13.9. Database Normalization#
13.9.1. What is database normalization?#
Normalization is the process of structuring a relational database to reduce redundancy and improve data integrity.
Goals:
Eliminate redundant data
Reduce anomalies during insert, update, and delete
Ensure attributes depend on the key, the whole key, and nothing but the key
How is normalization achieved?
By applying a series of normal forms. Each normal form imposes stricter rules; in practice, achieving 1NF, 2NF, and 3NF is usually sufficient for OLTP systems.
References:
13.9.2. Normal Forms (concise)#
First Normal Form (1NF)
No repeating groups or arrays
All values are atomic (single, indivisible values)
Second Normal Form (2NF)
The table is in 1NF
No partial dependency: each non-key attribute depends on the entire primary key (relevant when the key is composite)
Third Normal Form (3NF)
The table is in 2NF
No transitive dependencies: no non-key attribute depends on another non-key attribute
13.9.3. Summary#
All values must be atomic (1NF)
No partial dependency on part of a composite key (2NF)

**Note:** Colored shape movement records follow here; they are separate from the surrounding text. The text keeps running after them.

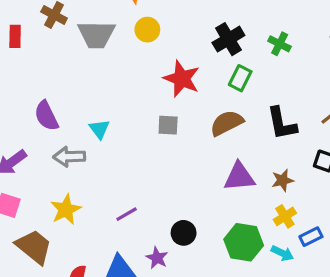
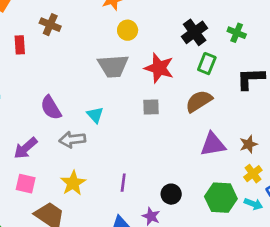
gray trapezoid: (96, 35) -> (113, 66), moved
black L-shape: (282, 124) -> (251, 79), moved, turned 104
purple line: (127, 214) -> (123, 183), turned -48

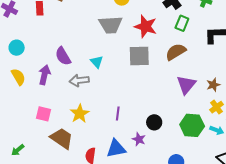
gray square: (151, 107) -> (139, 56), size x1.6
purple triangle: (213, 144) -> (186, 85), turned -40
purple arrow: (26, 148) -> (45, 75), moved, turned 144

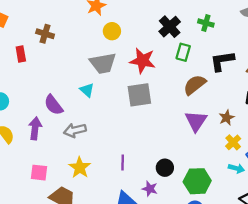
brown semicircle: (176, 52) -> (195, 85), moved
cyan triangle: (97, 62) -> (87, 90), moved
green hexagon: (192, 125) -> (197, 181), moved

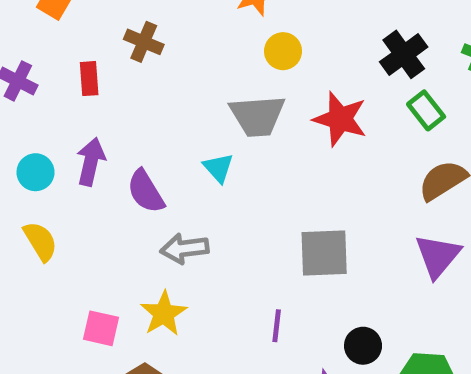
green rectangle: (183, 52) -> (426, 110), turned -60
gray square: (139, 95) -> (324, 253), moved
purple arrow: (35, 128) -> (91, 162), moved
yellow star: (80, 168) -> (164, 313), moved

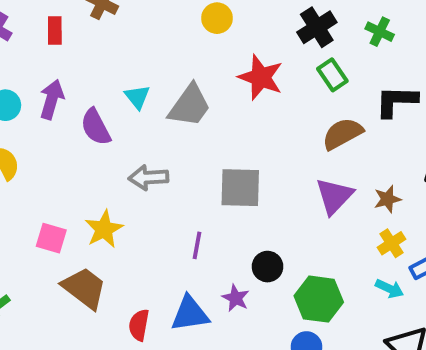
gray trapezoid: (257, 116) -> (190, 106), moved, turned -54
cyan triangle: (218, 168) -> (137, 97), moved
gray arrow: (185, 249) -> (148, 178), moved

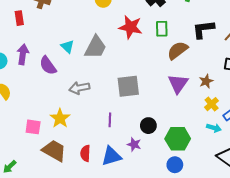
green rectangle: (332, 75) -> (162, 29), moved, turned 42
red semicircle: (139, 325) -> (85, 153), moved

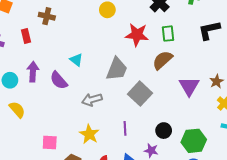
gray trapezoid: (95, 47) -> (117, 69), moved
brown semicircle: (178, 50) -> (162, 60), moved
gray square: (128, 86) -> (140, 94), turned -35
yellow star: (60, 118) -> (89, 134), moved

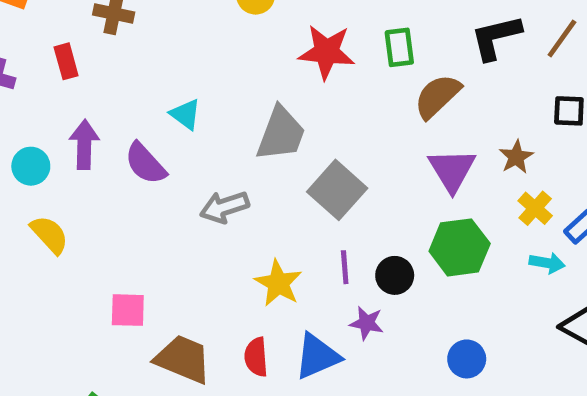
brown semicircle: (162, 60) -> (437, 96), moved
purple line: (125, 128) -> (345, 267), moved
yellow star: (89, 134) -> (278, 283), moved
green hexagon: (194, 141) -> (460, 247), moved

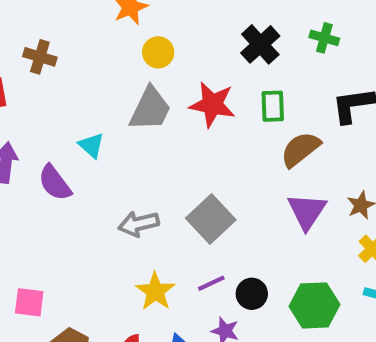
gray trapezoid: (281, 134) -> (150, 109), moved
gray arrow: (224, 207) -> (139, 224), moved
green hexagon: (460, 247) -> (314, 305), moved
purple line: (345, 267) -> (211, 283), turned 64

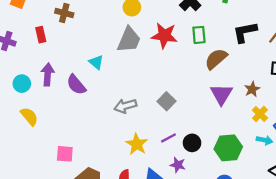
gray square: (211, 219) -> (167, 101), size x0.7

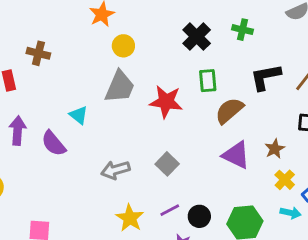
red star: (164, 36) -> (166, 102), moved
purple triangle: (221, 94) -> (236, 155), turned -35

No transitive dependency among non-key attributes (3NF)
13.9.4. Bad Design Examples#
13.9.4.1. Example 1#
Show code cell source
import sqlite3
import pandas as pd
conn = sqlite3.connect('example1.db')
sql_statement = "SELECT * FROM EMPLOYEES_PROJECTS_TIME"
df = pd.read_sql_query(sql_statement, conn)

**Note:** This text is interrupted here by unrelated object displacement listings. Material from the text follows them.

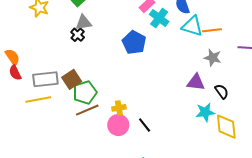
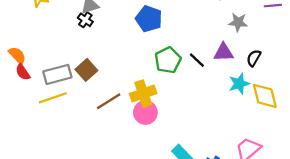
black semicircle: (222, 91) -> (254, 58), turned -105
green pentagon: (85, 93) -> (168, 60), moved
yellow cross: (119, 108) -> (143, 94), size x1.6
black line: (145, 125) -> (197, 60), moved

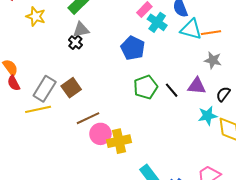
gray rectangle: (57, 74) -> (45, 89), turned -50
yellow cross: (143, 94) -> (119, 141), moved
pink circle: (145, 112) -> (100, 134), moved

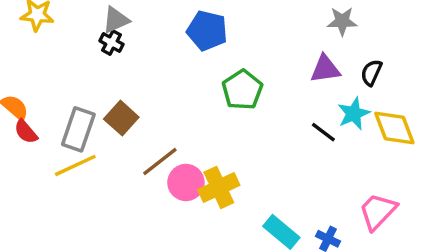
black line: (172, 90) -> (323, 132), moved

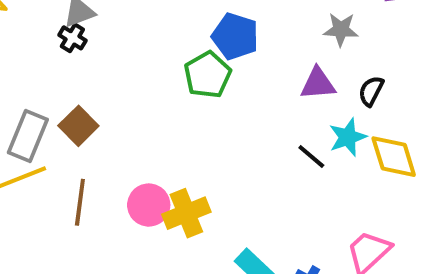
blue pentagon: (207, 31) -> (235, 36), moved
green pentagon: (242, 90) -> (208, 75), moved
brown line: (160, 161) -> (80, 202), moved, turned -48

df.style.set_table_attributes('style="font-size: 12px"')
| EmployeeID | Name | Project | Time | |
|---|---|---|---|---|
| 0 | EN1-26 | Sean O'Brien | 30-452-T3, 30-457-T3, 32-244-T3 | 0.25, 0.40, 0.30 |
| 1 | EN1-33 | Amy Guya | 30-452-T3, 30-382-TC, 32-244-T3 | 0.05, 0.35, 0.60 |
| 2 | EN1-35 | Steven Baranco | 30-452-T3, 31-238-TC | 0.15, 0.80 |
| 3 | EN1-36 | Elizabeth Roslyn | 35-152-TC | 0.90 |
| 4 | EN1-38 | Carol Schaaf | 36-272-TC | 0.75 |
| 5 | EN1-40 | Alexandra Wing | 31-238-TC, 31-241-TC | 0.20, 0.70 |
Problems with Example 1
Repeating groups of fields (e.g.,
project1,project2, …)Project and time fields are not atomic
Can’t sort by last name (e.g., if stored together as full name without split)

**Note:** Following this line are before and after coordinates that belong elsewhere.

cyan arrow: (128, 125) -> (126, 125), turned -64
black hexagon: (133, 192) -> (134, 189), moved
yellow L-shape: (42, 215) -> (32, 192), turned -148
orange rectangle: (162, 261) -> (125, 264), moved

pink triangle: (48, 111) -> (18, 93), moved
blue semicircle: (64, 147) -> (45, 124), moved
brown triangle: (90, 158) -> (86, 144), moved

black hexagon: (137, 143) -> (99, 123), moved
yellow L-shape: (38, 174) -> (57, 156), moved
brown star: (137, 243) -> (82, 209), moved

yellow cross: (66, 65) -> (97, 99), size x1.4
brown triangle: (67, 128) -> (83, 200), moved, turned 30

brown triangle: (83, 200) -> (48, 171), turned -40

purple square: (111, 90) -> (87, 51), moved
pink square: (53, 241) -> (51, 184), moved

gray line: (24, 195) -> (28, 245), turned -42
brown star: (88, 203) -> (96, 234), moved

Can’t sort by time because the field is stored as text; store durations as numeric (e.g., minutes) or a standard format
Implicit pairing between project and time (not explicitly modeled)
13.9.4.2. Example 2#
Show code cell source
import sqlite3
import pandas as pd
conn = sqlite3.connect('example2.db')
sql_statement = "SELECT * FROM EMPLOYEES_PROJECTS_TIME"
df = pd.read_sql_query(sql_statement, conn)
df.style.set_table_attributes('style="font-size: 12px"')
| EmployeeID | Last_Name | First_Name | Project1 | Time1 | Project2 | Time2 | Project3 | Time3 | |
|---|---|---|---|---|---|---|---|---|---|
| 0 | EN1-26 | O'Brien | Sean | 30-452-T3 | 0.250000 | 30-457-T3 | 0.400000 | 32-244-T3 | 0.300000 |
| 1 | EN1-33 | Guya | Amy | 30-452-T3 | 0.050000 | 30-382-TC | 0.350000 | 32-244-T3 | 0.600000 |
| 2 | EN1-35 | Baranco | Steven | 30-452-T3 | 0.150000 | 31-238-TC | 0.800000 | None | nan |
| 3 | EN1-36 | Roslyn | Elizabeth | 35-152-TC | 0.900000 | None | nan | None | nan |
| 4 | EN1-38 | Schaaf | Carol | 36-272-TC | 0.750000 | None | nan | None | nan |
| 5 | EN1-40 | Wing | Alexandra | 31-238-TC | 0.200000 | 31-241-TC | 0.700000 | None | nan |
Analysis of Example 2
Sorting is possible if data types are corrected
Not scalable: how do you add another project without altering the schema?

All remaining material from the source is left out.